If there is unwanted junk that should also be removed. Hiring a professional junk removal company is always a good idea.
You can consider donating any unwanted possessions to a charity of your choice.
Using a professional appraiser to price items in the home could be a good idea. You might feel you can do this yourself, but some items could be worth more than you imagine.
While many items will be easy to price, lots of things won’t. Things like jewelry, art, antiques, silverware, and sports memorabilia, could be worth a lot more than it might seem. Also, equipment used in certain hobbies can be worth a lot, as well as high-tech electronics.
Even items that you might be inclined to throw away, could be worth more than you expect. Let the appraiser have a look through the home before you get rid of stuff.
Running the sale
You can run the estate sale yourself or hire professionals. Though the choice to hire professional estate sellers might be out of your hands if the sale has been mandated by a judge.

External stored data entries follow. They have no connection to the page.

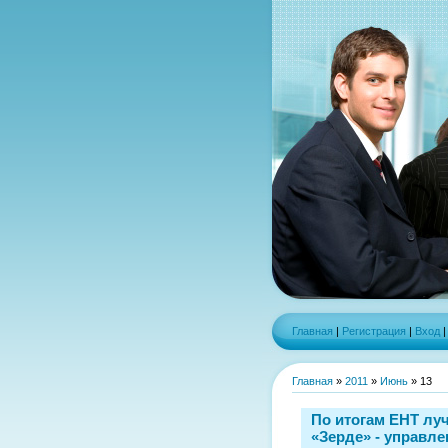
Главная
|
Регистрация
|
Вход
Главная
»
2011
»
Июнь
»
13
По итогам ЕНТ лу
«Зерде» - управл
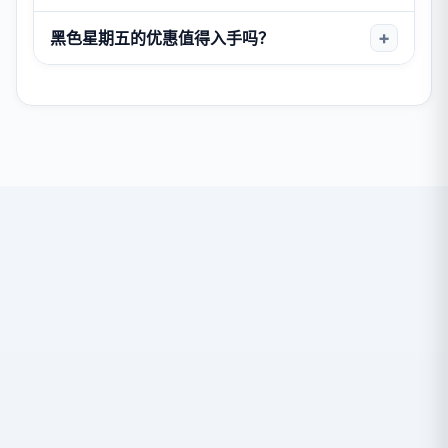
末），主打线上购物优惠。2026 年，网络星期一为 11
月 30 日。
可以。加载一次后，倒计时会使用您设备的时钟继续运
黑色星期五的优惠值得入手吗？
行。
许多黑色星期五优惠确实能省钱，尤其是电子产品、家
电和热门玩具。想要抢到真正优惠的小技巧：
在黑色星期五之前了解价格
在多家零售商之间比价
对数量有限的"闪购"商品保持警惕
购买前查看线上评价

This will also be required when splitting the proceeds between multiple beneficiaries to ensure things are fair.
Whether hiring professionals is your choice or it’s mandated, there are many benefits. They will take care of the marketing, you don’t even need to be at the home on the sale date, and they’ll deal with unsold possessions. This can mean the sale will happen faster and with less hassle than if you were doing everything yourself.
If the estate sale is happening because a loved one has died, it might be easier to have someone else deal with it. Otherwise, you will have to watch people purchase and carry away items that you associate with your loved one, something that could stir up emotions.
There is a cost when hiring estate sellers, of course. If you don’t like the idea of sharing the proceeds of the sale, this could be a reason to run it yourself.
How Much Does it Cost to Hire Estate Sellers?
These professional companies normally charge a percentage of the profits. This might be 30% to 50% of the proceeds, though the percentage might be based on the level of profits received. So with more money made from the sale, a lower percentage might be paid.
For their fee, the estate selling company will market the sale online and perhaps use signs to direct customers to the home. They will assess, display, photograph, and put prices on the items. They’ll deal with customers on the day, and take away anything not sold. When it's all done, they’ll give you a check, minus their fee.
When you are choosing your estate seller, you need them to answer some questions. What are their fees, and what they will do with unsold items? How will they market the sale? Will they clean the home afterward?
Check what previous customers think of the estate seller by checking feedback. And, if you can, go to a sale they are holding to see how they operate.
After the Sale
With the sale finished, there are likely to be some things that didn’t find a buyer. You might take these items to a charity or a specialist shop, or you might even be able to find a buyer online. If you’ve hired a company, they might make arrangements to deal with unsold possessions instead.
The money made from the sale will be distributed to the beneficiaries as mandated by the judge. The estate sale company will write you a check, minus their fees and expenses.
Hiring an estate sale company nearby can be an excellent way to get rid of things you no longer want, while making some money in the process. Like any other business, it is essential to vet who you are hiring. Make sure you get references and look on Google to see reviews from other customers who have been estate sellers.